- Opening Delimiter -
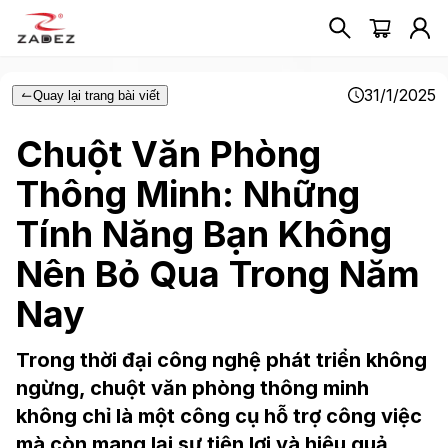
31/1/2025
Quay lại trang bài viết
Chuột Văn Phòng
Thông Minh: Những
Tính Năng Bạn Không
Nên Bỏ Qua Trong Năm
Nay
Trong thời đại công nghệ phát triển không
ngừng, chuột văn phòng thông minh
không chỉ là một công cụ hỗ trợ công việc
mà còn mang lại sự tiện lợi và hiệu quả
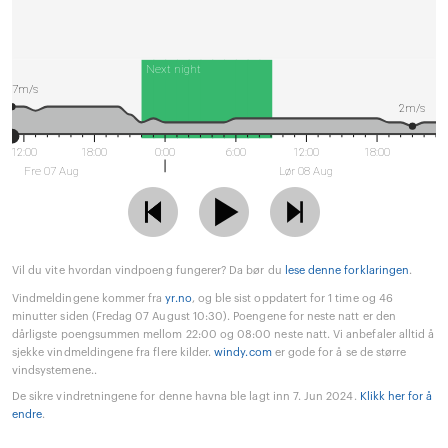
Next night
7m/s
2m/s
12:00
18:00
0:00
6:00
12:00
18:00
Fre 07 Aug
Lør 08 Aug
Vil du vite hvordan vindpoeng fungerer? Da bør du
lese denne forklaringen
.
Vindmeldingene kommer fra
yr.no
, og ble sist oppdatert for 1 time og 46
minutter siden (Fredag 07 August 10:30). Poengene for neste natt er den
dårligste poengsummen mellom 22:00 og 08:00 neste natt. Vi anbefaler alltid å
sjekke vindmeldingene fra flere kilder.
windy.com
er gode for å se de større
vindsystemene..
De sikre vindretningene for denne havna ble lagt inn 7. Jun 2024.
Klikk her for å
endre
.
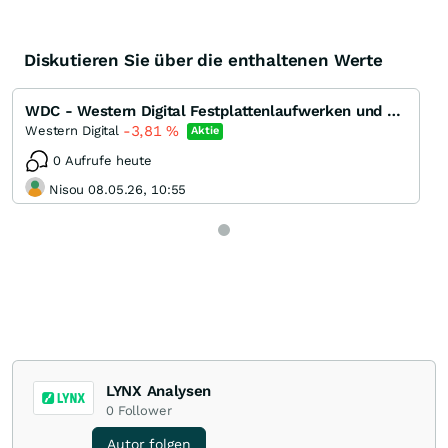
Diskutieren Sie über die enthaltenen Werte
WDC - Western Digital Festplattenlaufwerken und Speicherprodukten
-3,81
%
Western Digital
Aktie
0 Aufrufe heute
Nisou 08.05.26, 10:55
LYNX Analysen
0
Follower
Autor folgen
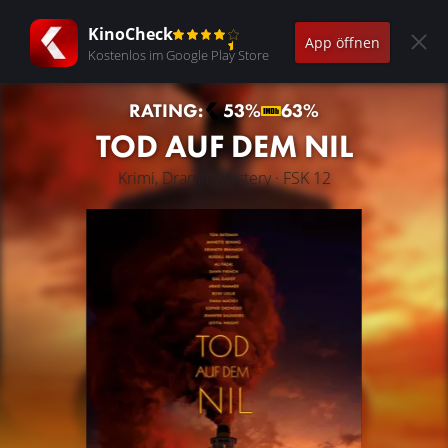
KinoCheck
App öffnen
Kostenlos im Google Play Store
RATING:
53%
63%
TOD AUF DEM NIL
Krimi, Drama, Mystery · FSK 12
- Closing Delimiter -
Starting at the line with "LYNX Analysen" and stopping at the final line of the material, reproduce each line exactly, both ends included. Leave the pictures out.

LYNX Analysen
0
Follower
Autor folgen
KinoCheck
App öffnen
Kostenlos im Google Play Store
RATING:
53%
63%
TOD AUF DEM NIL
Krimi, Drama, Mystery · FSK 12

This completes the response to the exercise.